# Directions for this task
Return every entry exactly, except for any pictures.
------------------------------
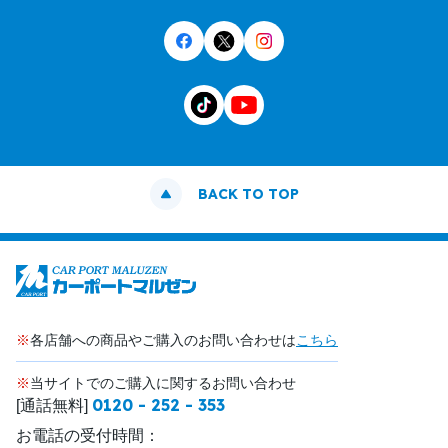
BACK TO TOP
※
各店舗への商品やご購入のお問い合わせは
こちら
※
当サイトでのご購入に関するお問い合わせ
0120 - 252 - 353
[通話無料]
お電話の受付時間：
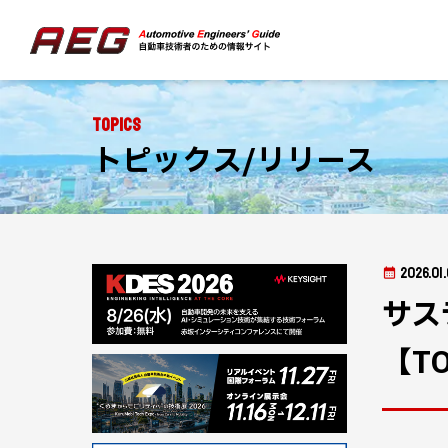
Topics
トピックス/リリース
2026.01
サス
【TO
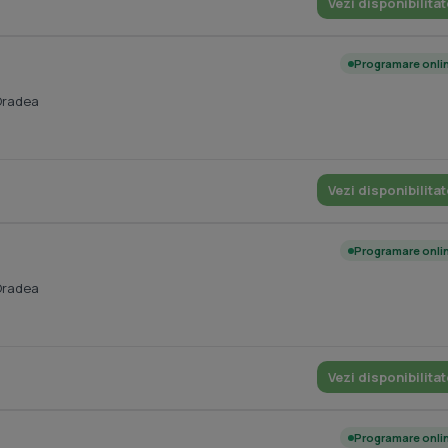
Vezi disponibilitat
Programare onli
Oradea
Vezi disponibilitat
Programare onli
Oradea
Vezi disponibilitat
Programare onli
------------------------------
# Exercise solution
BACK TO TOP
※
各店舗への商品やご購入のお問い合わせは
こちら
※
当サイトでのご購入に関するお問い合わせ
0120 - 252 - 353
[通話無料]
お電話の受付時間：
Topics
トピックス/リリース
2026.01
サス
【TO
Vezi disponibilitat
Programare onli
Oradea
Vezi disponibilitat
Programare onli
Oradea
Vezi disponibilitat
Programare onli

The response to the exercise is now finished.